WHAT THE TASK ASKS
In the data that follows, count the lines in which the word "Warbler" occurs, and report that figure alone.

RECORDS
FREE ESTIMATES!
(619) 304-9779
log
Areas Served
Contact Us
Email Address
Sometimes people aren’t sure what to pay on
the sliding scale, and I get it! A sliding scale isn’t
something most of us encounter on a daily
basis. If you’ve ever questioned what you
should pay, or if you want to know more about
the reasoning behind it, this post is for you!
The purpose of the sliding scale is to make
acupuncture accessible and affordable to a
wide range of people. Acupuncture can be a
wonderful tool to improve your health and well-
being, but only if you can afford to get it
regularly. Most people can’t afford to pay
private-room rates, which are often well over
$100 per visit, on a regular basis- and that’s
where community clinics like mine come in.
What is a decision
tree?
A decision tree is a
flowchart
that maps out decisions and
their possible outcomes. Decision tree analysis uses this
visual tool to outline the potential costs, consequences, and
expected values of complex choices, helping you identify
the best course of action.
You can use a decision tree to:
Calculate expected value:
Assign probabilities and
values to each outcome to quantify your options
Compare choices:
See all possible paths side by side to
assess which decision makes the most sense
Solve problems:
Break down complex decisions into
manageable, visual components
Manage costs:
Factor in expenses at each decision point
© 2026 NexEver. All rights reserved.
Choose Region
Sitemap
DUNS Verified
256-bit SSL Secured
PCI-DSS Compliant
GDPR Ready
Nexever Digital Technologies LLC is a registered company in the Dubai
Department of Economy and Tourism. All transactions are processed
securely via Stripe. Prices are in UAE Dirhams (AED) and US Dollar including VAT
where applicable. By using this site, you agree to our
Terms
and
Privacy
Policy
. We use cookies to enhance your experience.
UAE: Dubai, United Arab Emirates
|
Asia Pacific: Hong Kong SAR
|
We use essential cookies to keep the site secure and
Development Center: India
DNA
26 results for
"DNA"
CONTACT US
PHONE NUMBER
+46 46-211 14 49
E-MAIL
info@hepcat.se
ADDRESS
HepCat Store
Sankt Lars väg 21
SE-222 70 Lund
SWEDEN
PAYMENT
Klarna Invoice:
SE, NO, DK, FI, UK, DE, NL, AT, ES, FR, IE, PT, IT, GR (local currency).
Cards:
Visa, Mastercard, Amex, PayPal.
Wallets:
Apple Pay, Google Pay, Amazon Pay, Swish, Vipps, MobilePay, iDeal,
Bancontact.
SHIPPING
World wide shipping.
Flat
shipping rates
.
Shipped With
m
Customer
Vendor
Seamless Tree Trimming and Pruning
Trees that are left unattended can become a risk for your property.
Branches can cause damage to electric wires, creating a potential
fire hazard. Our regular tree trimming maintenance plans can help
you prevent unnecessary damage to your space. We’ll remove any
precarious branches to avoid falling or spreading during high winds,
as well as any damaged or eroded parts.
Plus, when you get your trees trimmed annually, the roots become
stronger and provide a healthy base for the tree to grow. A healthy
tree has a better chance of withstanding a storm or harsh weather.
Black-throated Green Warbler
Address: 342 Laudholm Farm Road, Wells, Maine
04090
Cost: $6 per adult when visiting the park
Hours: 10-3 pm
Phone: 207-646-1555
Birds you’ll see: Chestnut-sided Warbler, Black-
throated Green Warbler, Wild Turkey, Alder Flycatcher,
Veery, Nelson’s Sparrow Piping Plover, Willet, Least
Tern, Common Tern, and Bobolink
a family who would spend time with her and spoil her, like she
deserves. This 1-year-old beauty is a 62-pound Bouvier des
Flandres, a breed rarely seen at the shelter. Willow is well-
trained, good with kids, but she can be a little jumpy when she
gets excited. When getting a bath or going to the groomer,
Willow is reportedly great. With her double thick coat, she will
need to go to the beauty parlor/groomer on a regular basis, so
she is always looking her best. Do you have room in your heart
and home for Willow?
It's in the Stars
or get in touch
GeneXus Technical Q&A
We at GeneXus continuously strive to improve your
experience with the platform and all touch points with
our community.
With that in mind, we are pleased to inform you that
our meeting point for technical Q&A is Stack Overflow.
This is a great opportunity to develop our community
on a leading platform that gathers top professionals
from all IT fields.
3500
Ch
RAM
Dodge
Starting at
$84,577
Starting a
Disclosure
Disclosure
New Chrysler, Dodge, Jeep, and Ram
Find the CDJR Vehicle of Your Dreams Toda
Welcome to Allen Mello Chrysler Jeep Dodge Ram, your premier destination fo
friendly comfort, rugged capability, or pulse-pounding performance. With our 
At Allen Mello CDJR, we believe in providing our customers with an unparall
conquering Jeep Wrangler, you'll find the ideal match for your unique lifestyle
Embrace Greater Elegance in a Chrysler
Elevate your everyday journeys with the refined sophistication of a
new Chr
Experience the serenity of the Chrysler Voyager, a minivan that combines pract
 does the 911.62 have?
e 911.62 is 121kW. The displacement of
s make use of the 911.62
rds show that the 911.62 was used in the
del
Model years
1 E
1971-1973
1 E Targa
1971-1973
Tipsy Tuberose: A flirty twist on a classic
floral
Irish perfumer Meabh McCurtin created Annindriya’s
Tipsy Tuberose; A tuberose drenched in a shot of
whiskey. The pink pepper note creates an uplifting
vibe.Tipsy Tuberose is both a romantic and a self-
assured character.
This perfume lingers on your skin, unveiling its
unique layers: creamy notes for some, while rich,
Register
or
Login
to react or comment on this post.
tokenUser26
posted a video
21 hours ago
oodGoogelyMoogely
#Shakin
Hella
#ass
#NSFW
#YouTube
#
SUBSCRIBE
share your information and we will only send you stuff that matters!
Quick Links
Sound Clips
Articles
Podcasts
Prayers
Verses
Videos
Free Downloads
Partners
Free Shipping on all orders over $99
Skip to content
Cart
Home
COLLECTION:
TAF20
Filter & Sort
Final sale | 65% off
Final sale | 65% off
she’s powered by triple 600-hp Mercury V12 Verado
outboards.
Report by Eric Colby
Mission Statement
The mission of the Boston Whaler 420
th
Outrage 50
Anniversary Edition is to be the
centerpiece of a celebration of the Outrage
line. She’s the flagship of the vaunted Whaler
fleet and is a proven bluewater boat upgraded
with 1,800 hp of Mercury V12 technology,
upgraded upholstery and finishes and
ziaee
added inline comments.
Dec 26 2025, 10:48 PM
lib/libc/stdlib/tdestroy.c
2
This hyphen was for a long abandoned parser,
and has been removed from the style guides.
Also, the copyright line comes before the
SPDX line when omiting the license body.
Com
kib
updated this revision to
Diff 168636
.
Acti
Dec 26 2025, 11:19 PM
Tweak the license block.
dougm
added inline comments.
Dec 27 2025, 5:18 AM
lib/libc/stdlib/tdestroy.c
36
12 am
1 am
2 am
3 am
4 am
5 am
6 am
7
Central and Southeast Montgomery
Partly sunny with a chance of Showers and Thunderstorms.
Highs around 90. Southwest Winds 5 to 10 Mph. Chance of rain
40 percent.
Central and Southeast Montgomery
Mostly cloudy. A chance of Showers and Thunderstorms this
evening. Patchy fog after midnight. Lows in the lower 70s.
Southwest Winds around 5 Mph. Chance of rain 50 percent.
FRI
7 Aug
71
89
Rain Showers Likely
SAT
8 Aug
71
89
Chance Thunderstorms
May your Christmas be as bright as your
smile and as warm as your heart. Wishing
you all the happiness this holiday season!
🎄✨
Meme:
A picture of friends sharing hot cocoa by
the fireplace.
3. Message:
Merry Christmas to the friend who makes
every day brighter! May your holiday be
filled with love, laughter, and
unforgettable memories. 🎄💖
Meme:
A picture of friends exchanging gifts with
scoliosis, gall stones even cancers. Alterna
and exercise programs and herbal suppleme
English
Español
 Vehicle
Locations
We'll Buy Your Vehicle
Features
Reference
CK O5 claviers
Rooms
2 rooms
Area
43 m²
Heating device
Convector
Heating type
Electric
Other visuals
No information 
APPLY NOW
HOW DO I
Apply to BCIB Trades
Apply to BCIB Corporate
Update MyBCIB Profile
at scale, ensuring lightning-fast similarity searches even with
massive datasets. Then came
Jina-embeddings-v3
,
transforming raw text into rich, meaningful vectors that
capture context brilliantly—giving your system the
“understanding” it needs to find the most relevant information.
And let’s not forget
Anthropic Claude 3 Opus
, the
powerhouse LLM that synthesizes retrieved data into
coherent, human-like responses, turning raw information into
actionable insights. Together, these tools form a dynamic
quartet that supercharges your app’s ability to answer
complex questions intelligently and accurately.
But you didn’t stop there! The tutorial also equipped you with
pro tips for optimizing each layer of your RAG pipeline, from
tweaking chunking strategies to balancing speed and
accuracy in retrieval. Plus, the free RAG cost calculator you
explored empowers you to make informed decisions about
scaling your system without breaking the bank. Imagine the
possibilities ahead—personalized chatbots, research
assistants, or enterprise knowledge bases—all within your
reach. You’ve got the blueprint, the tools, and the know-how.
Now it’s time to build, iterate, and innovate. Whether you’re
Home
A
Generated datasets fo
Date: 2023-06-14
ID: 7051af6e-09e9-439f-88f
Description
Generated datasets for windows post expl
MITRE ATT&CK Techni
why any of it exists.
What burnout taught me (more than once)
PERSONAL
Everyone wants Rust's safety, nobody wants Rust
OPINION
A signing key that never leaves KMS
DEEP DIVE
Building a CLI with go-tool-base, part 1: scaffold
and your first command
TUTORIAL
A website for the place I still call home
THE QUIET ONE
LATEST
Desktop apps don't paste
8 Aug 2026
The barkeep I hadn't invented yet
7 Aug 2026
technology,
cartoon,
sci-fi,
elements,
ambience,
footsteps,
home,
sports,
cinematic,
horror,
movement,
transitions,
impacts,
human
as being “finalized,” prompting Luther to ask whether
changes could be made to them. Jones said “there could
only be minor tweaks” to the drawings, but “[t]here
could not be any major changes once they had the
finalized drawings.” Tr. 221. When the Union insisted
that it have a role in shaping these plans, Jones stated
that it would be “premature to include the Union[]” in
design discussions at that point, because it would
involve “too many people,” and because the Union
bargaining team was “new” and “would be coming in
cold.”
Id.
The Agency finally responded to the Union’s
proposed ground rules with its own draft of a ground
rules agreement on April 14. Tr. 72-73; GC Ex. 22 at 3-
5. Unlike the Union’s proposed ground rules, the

SOLVED PROBLEM
3